[Listed entries — start]
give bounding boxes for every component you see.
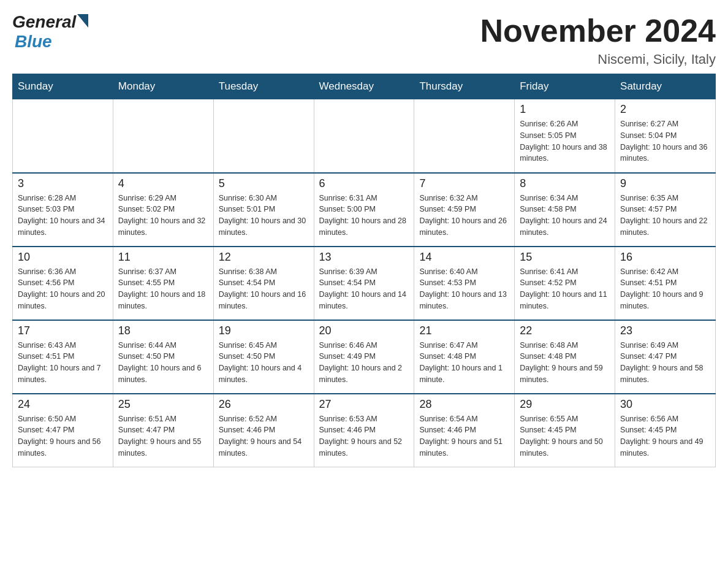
table-row: 10Sunrise: 6:36 AM Sunset: 4:56 PM Dayli… [13, 247, 113, 320]
table-row [414, 99, 515, 173]
calendar-week-row: 1Sunrise: 6:26 AM Sunset: 5:05 PM Daylig… [13, 99, 716, 173]
calendar-header-row: Sunday Monday Tuesday Wednesday Thursday… [13, 74, 716, 99]
table-row: 30Sunrise: 6:56 AM Sunset: 4:45 PM Dayli… [615, 394, 716, 467]
day-info: Sunrise: 6:38 AM Sunset: 4:54 PM Dayligh… [219, 266, 309, 312]
day-number: 27 [319, 398, 409, 411]
col-tuesday: Tuesday [213, 74, 314, 99]
calendar-week-row: 3Sunrise: 6:28 AM Sunset: 5:03 PM Daylig… [13, 173, 716, 247]
day-info: Sunrise: 6:34 AM Sunset: 4:58 PM Dayligh… [520, 193, 610, 239]
page-header: General Blue November 2024 Niscemi, Sici… [12, 12, 716, 67]
table-row: 18Sunrise: 6:44 AM Sunset: 4:50 PM Dayli… [113, 320, 213, 394]
table-row: 15Sunrise: 6:41 AM Sunset: 4:52 PM Dayli… [515, 247, 615, 320]
day-info: Sunrise: 6:54 AM Sunset: 4:46 PM Dayligh… [419, 413, 509, 459]
day-number: 13 [319, 251, 409, 264]
col-sunday: Sunday [13, 74, 113, 99]
table-row: 9Sunrise: 6:35 AM Sunset: 4:57 PM Daylig… [615, 173, 716, 247]
day-number: 19 [219, 324, 309, 337]
day-info: Sunrise: 6:27 AM Sunset: 5:04 PM Dayligh… [620, 118, 710, 164]
day-info: Sunrise: 6:43 AM Sunset: 4:51 PM Dayligh… [18, 340, 108, 386]
day-number: 25 [118, 398, 208, 411]
table-row: 7Sunrise: 6:32 AM Sunset: 4:59 PM Daylig… [414, 173, 515, 247]
day-number: 10 [18, 251, 108, 264]
day-info: Sunrise: 6:37 AM Sunset: 4:55 PM Dayligh… [118, 266, 208, 312]
calendar-week-row: 24Sunrise: 6:50 AM Sunset: 4:47 PM Dayli… [13, 394, 716, 467]
day-number: 29 [520, 398, 610, 411]
table-row: 29Sunrise: 6:55 AM Sunset: 4:45 PM Dayli… [515, 394, 615, 467]
day-number: 14 [419, 251, 509, 264]
day-info: Sunrise: 6:26 AM Sunset: 5:05 PM Dayligh… [520, 118, 610, 164]
day-number: 4 [118, 177, 208, 190]
table-row: 8Sunrise: 6:34 AM Sunset: 4:58 PM Daylig… [515, 173, 615, 247]
table-row: 23Sunrise: 6:49 AM Sunset: 4:47 PM Dayli… [615, 320, 716, 394]
day-number: 23 [620, 324, 710, 337]
day-info: Sunrise: 6:49 AM Sunset: 4:47 PM Dayligh… [620, 340, 710, 386]
table-row: 3Sunrise: 6:28 AM Sunset: 5:03 PM Daylig… [13, 173, 113, 247]
day-number: 1 [520, 103, 610, 116]
day-info: Sunrise: 6:41 AM Sunset: 4:52 PM Dayligh… [520, 266, 610, 312]
col-saturday: Saturday [615, 74, 716, 99]
day-info: Sunrise: 6:36 AM Sunset: 4:56 PM Dayligh… [18, 266, 108, 312]
day-number: 18 [118, 324, 208, 337]
day-number: 16 [620, 251, 710, 264]
day-info: Sunrise: 6:45 AM Sunset: 4:50 PM Dayligh… [219, 340, 309, 386]
table-row: 25Sunrise: 6:51 AM Sunset: 4:47 PM Dayli… [113, 394, 213, 467]
day-info: Sunrise: 6:56 AM Sunset: 4:45 PM Dayligh… [620, 413, 710, 459]
day-info: Sunrise: 6:30 AM Sunset: 5:01 PM Dayligh… [219, 193, 309, 239]
day-info: Sunrise: 6:51 AM Sunset: 4:47 PM Dayligh… [118, 413, 208, 459]
table-row: 5Sunrise: 6:30 AM Sunset: 5:01 PM Daylig… [213, 173, 314, 247]
day-info: Sunrise: 6:42 AM Sunset: 4:51 PM Dayligh… [620, 266, 710, 312]
logo: General Blue [12, 12, 88, 52]
day-number: 17 [18, 324, 108, 337]
col-monday: Monday [113, 74, 213, 99]
calendar-table: Sunday Monday Tuesday Wednesday Thursday… [12, 74, 716, 467]
day-number: 2 [620, 103, 710, 116]
title-section: November 2024 Niscemi, Sicily, Italy [480, 12, 716, 67]
day-info: Sunrise: 6:44 AM Sunset: 4:50 PM Dayligh… [118, 340, 208, 386]
day-number: 8 [520, 177, 610, 190]
table-row: 24Sunrise: 6:50 AM Sunset: 4:47 PM Dayli… [13, 394, 113, 467]
table-row: 27Sunrise: 6:53 AM Sunset: 4:46 PM Dayli… [314, 394, 414, 467]
col-friday: Friday [515, 74, 615, 99]
day-number: 11 [118, 251, 208, 264]
col-thursday: Thursday [414, 74, 515, 99]
day-number: 21 [419, 324, 509, 337]
table-row: 12Sunrise: 6:38 AM Sunset: 4:54 PM Dayli… [213, 247, 314, 320]
table-row: 1Sunrise: 6:26 AM Sunset: 5:05 PM Daylig… [515, 99, 615, 173]
table-row: 19Sunrise: 6:45 AM Sunset: 4:50 PM Dayli… [213, 320, 314, 394]
table-row [113, 99, 213, 173]
table-row: 14Sunrise: 6:40 AM Sunset: 4:53 PM Dayli… [414, 247, 515, 320]
day-info: Sunrise: 6:52 AM Sunset: 4:46 PM Dayligh… [219, 413, 309, 459]
day-number: 12 [219, 251, 309, 264]
day-info: Sunrise: 6:47 AM Sunset: 4:48 PM Dayligh… [419, 340, 509, 386]
logo-arrow-icon [77, 14, 88, 28]
day-number: 3 [18, 177, 108, 190]
day-info: Sunrise: 6:31 AM Sunset: 5:00 PM Dayligh… [319, 193, 409, 239]
day-info: Sunrise: 6:28 AM Sunset: 5:03 PM Dayligh… [18, 193, 108, 239]
day-number: 28 [419, 398, 509, 411]
day-info: Sunrise: 6:40 AM Sunset: 4:53 PM Dayligh… [419, 266, 509, 312]
day-number: 9 [620, 177, 710, 190]
day-number: 7 [419, 177, 509, 190]
logo-general-text: General [12, 12, 76, 32]
day-info: Sunrise: 6:39 AM Sunset: 4:54 PM Dayligh… [319, 266, 409, 312]
day-info: Sunrise: 6:55 AM Sunset: 4:45 PM Dayligh… [520, 413, 610, 459]
day-number: 26 [219, 398, 309, 411]
table-row [13, 99, 113, 173]
day-number: 24 [18, 398, 108, 411]
table-row: 21Sunrise: 6:47 AM Sunset: 4:48 PM Dayli… [414, 320, 515, 394]
location-subtitle: Niscemi, Sicily, Italy [480, 52, 716, 67]
day-number: 22 [520, 324, 610, 337]
col-wednesday: Wednesday [314, 74, 414, 99]
day-info: Sunrise: 6:46 AM Sunset: 4:49 PM Dayligh… [319, 340, 409, 386]
day-info: Sunrise: 6:29 AM Sunset: 5:02 PM Dayligh… [118, 193, 208, 239]
table-row [314, 99, 414, 173]
table-row: 11Sunrise: 6:37 AM Sunset: 4:55 PM Dayli… [113, 247, 213, 320]
table-row: 2Sunrise: 6:27 AM Sunset: 5:04 PM Daylig… [615, 99, 716, 173]
table-row: 13Sunrise: 6:39 AM Sunset: 4:54 PM Dayli… [314, 247, 414, 320]
table-row: 26Sunrise: 6:52 AM Sunset: 4:46 PM Dayli… [213, 394, 314, 467]
month-title: November 2024 [480, 12, 716, 49]
table-row: 16Sunrise: 6:42 AM Sunset: 4:51 PM Dayli… [615, 247, 716, 320]
day-number: 15 [520, 251, 610, 264]
day-info: Sunrise: 6:50 AM Sunset: 4:47 PM Dayligh… [18, 413, 108, 459]
day-info: Sunrise: 6:48 AM Sunset: 4:48 PM Dayligh… [520, 340, 610, 386]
[Listed entries — finish]
Task instructions: Out of the entries, pull every line that mentions "General".

Answer section:
page-header: General Blue November 2024 Niscemi, Sici… [12, 12, 716, 67]
logo: General Blue [12, 12, 88, 52]
logo-general-text: General [12, 12, 76, 32]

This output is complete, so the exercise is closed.